Pamela Dittmer McKuen is a Chicago-based freelance writer who specializes in homes, lifestyle, and travel. Read her work at AlltheWritePlaces.com
And the Verdict Is . . .
The in-house marketing program that Evan Metalios created provides a prospecting advantage to his associates—and his company.
May 2, 2014
I believe everyone should go to law school and not practice law. Law school teaches you communication skills and a thought process that are very advantageous in anything you do.
My parents owned a Century 21 franchise, so I grew up in the business and knew our market. I graduated from Fordham Law School in 1985 and spent the next four years as a real estate attorney, mostly working in the area of conveyances. But I realized I wanted to be involved in the entire transaction, not just part of it.
Company: RE/MAX Team
Jackson Heights, New York
Number of offices: 1
Number of sales associates: 50
2012 gross sales: $169 million on 348 transaction sides
2013 gross sales: $169 million on 361 transaction sides
2014 projected sales: $180 million on 380 transaction sides
At that time RE/MAX was new in our area. I liked its business model, which I see as more of a salesperson-oriented business than a broker-oriented business. I got my broker-owner license and opened our office in 1991. My parents were in the process of shutting down their business, so I moved into their space. They had 150 agents, and about 20 of them stayed with me.
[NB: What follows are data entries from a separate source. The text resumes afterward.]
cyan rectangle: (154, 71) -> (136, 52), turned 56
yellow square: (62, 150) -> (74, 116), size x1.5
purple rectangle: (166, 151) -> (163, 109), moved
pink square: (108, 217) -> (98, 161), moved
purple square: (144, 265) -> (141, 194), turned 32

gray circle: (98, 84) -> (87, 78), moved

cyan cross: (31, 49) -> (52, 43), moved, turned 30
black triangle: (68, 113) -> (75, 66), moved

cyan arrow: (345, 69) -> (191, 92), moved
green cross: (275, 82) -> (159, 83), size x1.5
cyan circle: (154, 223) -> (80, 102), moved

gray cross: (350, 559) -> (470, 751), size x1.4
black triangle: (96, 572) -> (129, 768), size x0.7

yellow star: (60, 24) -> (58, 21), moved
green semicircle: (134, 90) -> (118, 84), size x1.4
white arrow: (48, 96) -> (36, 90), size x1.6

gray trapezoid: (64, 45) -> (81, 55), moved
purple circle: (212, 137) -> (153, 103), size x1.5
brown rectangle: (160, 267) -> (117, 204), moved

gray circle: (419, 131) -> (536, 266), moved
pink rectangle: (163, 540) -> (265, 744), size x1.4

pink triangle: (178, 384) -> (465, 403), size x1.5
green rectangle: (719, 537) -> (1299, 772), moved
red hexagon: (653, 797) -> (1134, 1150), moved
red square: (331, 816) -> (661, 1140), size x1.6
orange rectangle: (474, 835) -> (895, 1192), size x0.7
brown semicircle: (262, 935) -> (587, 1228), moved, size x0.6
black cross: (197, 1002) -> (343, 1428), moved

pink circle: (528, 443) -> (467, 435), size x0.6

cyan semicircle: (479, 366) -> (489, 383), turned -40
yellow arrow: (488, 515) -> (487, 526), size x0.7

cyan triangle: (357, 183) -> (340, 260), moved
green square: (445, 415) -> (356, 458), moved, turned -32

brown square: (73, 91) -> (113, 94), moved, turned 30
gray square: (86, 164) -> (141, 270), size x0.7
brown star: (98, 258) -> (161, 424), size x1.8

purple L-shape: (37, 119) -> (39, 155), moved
The rest moved on.
Productivity Starts with Prospecting
Our fundamental belief is that prospecting is the key to success. Technology is important, but it can be stifling at times. It’s easy to get caught up in activities that are not productive. Real estate is a people business. You have to be out meeting people and shaking hands.
RE/MAX gives us wonderful tools on its website for creating flyers and brochures, but the problem is most of the agents don’t use them. They don’t take the initiative to go to the computer and create a promotional piece to market an open house or themselves. Some agents become intimidated by the many choices, and others -aren’t capable of doing something that looks professional. I suspected that if I produced the materials myself, our agents would use them. It has been very successful for me.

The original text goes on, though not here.